Washington Journal of Law, Technology & Arts


Chike Eze


The GNU General Public License Version 2 (“GPLv2”) is a popular license for open source software. Despite its importance, only a few GPLv2 cases have been litigated in the courts. In these litigated cases, the plaintiffs claimed breach of contract or copyright infringement against defendants. However, in XimpleWare v. Ameriprise, the plaintiff explored a novel patent-related avenue for open source software authors to attack vendors and customers of open source software.
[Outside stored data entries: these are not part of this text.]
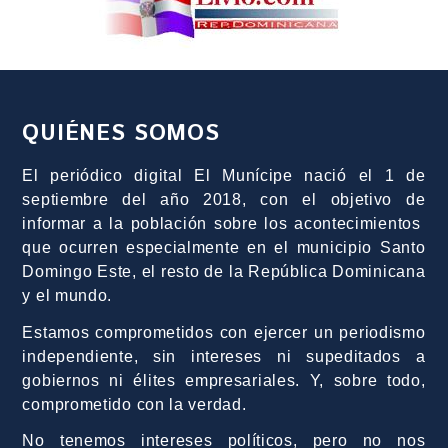
QUIÉNES SOMOS
El periódico digital El Munícipe nació el 1 de
septiembre del año 2018, con el objetivo de
informar a la población sobre los acontecimientos
que ocurren especialmente en el municipio Santo
Domingo Este, el resto de la República Dominicana
y el mundo.
Estamos comprometidos con ejercer un periodismo
independiente, sin intereses ni supeditados a
gobiernos ni élites empresariales. Y, sobre todo,
comprometido con la verdad.
No tenemos intereses políticos, pero no nos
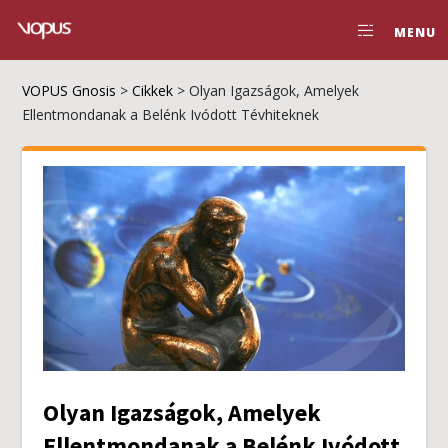
MENU
VOPUS Gnosis
>
Cikkek
>
Olyan Igazságok, Amelyek
Ellentmondanak a Belénk Ivódott Tévhiteknek
Olyan Igazságok, Amelyek
Ellentmondanak a Belénk Ivódott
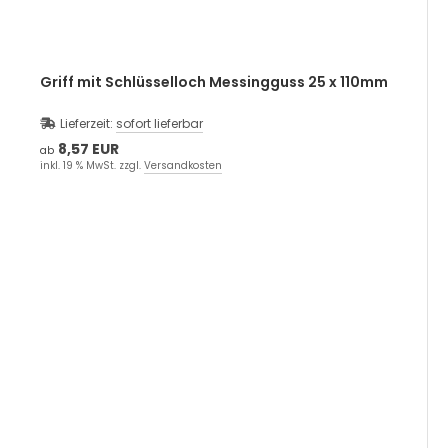
Griff mit Schlüsselloch Messingguss 25 x 110mm
Lieferzeit:
sofort lieferbar
8,57 EUR
ab
inkl. 19 % MwSt. zzgl.
Versandkosten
Specifically, XimpleWare alleged direct patent infringement against Versaware, a software vendor, and Ameriprise, Versaware’s customer, for distributing XimpleWare’s GPLv2-licensed software in violation of GPLv2’s copyleft provisions in section 2. This Article analyzes (1) the merits of XimpleWare’s direct patent infringement claims against Versata and Ameriprise, including whether a court would likely have inferred implied patent rights and conditions on such rights from GPLv2 terms; and (2) the implications of such claims for vendors and customers of software licensed under GPLv2. The Article suggests that an author may have a stronger direct patent infringement claim against a vendor that sells software incorporating the author’s GPLv2-licensed source code than against the vendor’s customer who merely purchases the software and provides copies of it to its workers. Lastly, the Article provides practice pointers for vendors and customers of software licensed under GPLv2 moving forward.